Grounds of ITA No. 978/JP/2017
(i) Whether on the facts in the circumstances of the case and in law the Id. CIT(A) was justified in deleting the addition of Rs. 16,09,72,970/- made by the AO for depositing the employee’s contribution to PF & ESI beyond the prescribed time limit provided in respective Acts.
(ii) Whether on the facts in the circumstances of the case and in law the Id. CIT(A) was justified in holding that employee’s contribution to PF & ESI are governed by the provision of section 43B and not by section 36(1)(va) r.w.s. 2(24)(x) of the I.T. Act.”
Grounds of ITA No. 979/JP/2017
(i) Whether on the facts in the circumstances of the case and in law the Id. CIT(A) was justified in deleting the addition of Rs. 9,82,06,710/- made by the AO for depositing the employee’s contribution to PF & ESI beyond the prescribed time limit provided in respective Acts.
(ii) Whether on the facts in the circumstances of the case and in law the Id. CIT(A) was justified in holding that employee’s contribution to PF & ESI are governed by the provision of section 43B and not by section 36(1)(va) r.w.s. 2(24)(x) of the I.T. Act.”
Grounds of ITA No. 980/JP/2017 (i) Whether on the facts in the circumstances of the case and in law the Id. CIT(A) was justified in deleting the addition of Rs. 10,68,39,650/- made by the AO for depositing the employee’s contribution to PF & ESI beyond the prescribed time limit provided in respective Acts.
(ii) Whether on the facts in the circumstances of the case and in law the Id. CIT(A) was justified in holding that employee’s contribution to PF & ESI are governed by the provision of section 43B and not by section 36(1)(va) r.w.s. 2(24)(x) of the I.T. Act.
(iii) Whether on the facts in the circumstances of the case and in law the Id. CIT(A) was justified in deleting the addition of Rs. 31,99,182/- made on account of prior period expenses without appreciating the fact that the assessee has failed to produce bills and vouchers amounting to Rs. 31,99,182/- out of Rs. 8,74,66,348/- and that
ITA 978 to 980 & 1011/JP/2017_ 3 DCIT Vs. Rajasthan Rajya Vidyut Prasaran Nigam Ltd.
dispute is not with regard to year of admissibility but non verifiable is nature of expenditure.”
Grounds of ITA No. 1011/JP/2017
(i) Whether on the facts in the circumstances of the case and in law the Id. CIT(A) was justified in deleting the addition of Rs. 11,44,36,494/- made by the AO for depositing the employee’s contribution to PF & ESI beyond the prescribed time limit provided in respective Acts.
(ii) Whether on the facts in the circumstances of the case and in law the Id. CIT(A) was justified in holding that employee’s contribution to PF & ESI are governed by the provision of section 43B and not by section 36(1)(va) r.w.s. 2(24)(x) of the I.T. Act.”

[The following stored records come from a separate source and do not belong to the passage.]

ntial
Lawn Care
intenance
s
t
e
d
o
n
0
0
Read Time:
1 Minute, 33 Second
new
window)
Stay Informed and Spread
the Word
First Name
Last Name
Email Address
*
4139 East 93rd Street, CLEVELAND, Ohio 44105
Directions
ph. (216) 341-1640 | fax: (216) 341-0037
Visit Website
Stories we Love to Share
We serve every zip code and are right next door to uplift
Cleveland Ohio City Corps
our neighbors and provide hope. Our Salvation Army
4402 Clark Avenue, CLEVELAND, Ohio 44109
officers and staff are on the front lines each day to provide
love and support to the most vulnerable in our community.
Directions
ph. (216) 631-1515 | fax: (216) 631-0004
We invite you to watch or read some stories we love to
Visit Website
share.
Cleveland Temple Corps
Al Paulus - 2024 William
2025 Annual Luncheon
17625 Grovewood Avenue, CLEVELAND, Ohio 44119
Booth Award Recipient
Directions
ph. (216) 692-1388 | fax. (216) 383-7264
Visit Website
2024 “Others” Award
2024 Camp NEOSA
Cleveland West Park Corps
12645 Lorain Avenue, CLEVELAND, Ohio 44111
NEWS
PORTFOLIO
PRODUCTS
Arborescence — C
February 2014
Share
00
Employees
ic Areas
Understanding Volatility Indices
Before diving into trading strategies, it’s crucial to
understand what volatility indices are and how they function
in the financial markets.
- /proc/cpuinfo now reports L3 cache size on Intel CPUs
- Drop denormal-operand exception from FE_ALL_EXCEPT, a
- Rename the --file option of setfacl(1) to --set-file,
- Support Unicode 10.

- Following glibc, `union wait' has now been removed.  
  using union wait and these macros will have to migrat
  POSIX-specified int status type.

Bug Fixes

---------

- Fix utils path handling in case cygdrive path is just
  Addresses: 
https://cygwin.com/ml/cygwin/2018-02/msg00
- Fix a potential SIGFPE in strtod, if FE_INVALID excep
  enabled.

Grounds No. (i) and (ii) of all these appeals are common and
against deleting the addition made by the Assessing Officer on account
of depositing the employee’s contribution to PF & ESI beyond the
prescribed time limit provided in the respective Acts. It is objected by
the revenue that the ld. CIT(A) was not justified in holding that the
employees’ contribution to PF and ESI are governed by the provisions of
Section 43B and no by Section 36(1)(va) r.w.s. 2(24)(x) of the Income
Tax Act, 1961 (in short the Act). The ld. CIT(A) has granted the relief to
the assessee by holding as under:
“2.3 I have considered the facts of the case and the submissions made. It is seen that the assessee has deposited the contribution towards CPF, GPF, EPF and ESI before the due date of filing of the income tax return. The decision of Rajasthan High Court relied by the Ld. AR supports the case of the appellant wherein it is held that if Employee’s contribution towards PF, if paid after the due date under the respective Acts but
ITA 978 to 980 & 1011/JP/2017_ 4 DCIT Vs. Rajasthan Rajya Vidyut Prasaran Nigam Ltd.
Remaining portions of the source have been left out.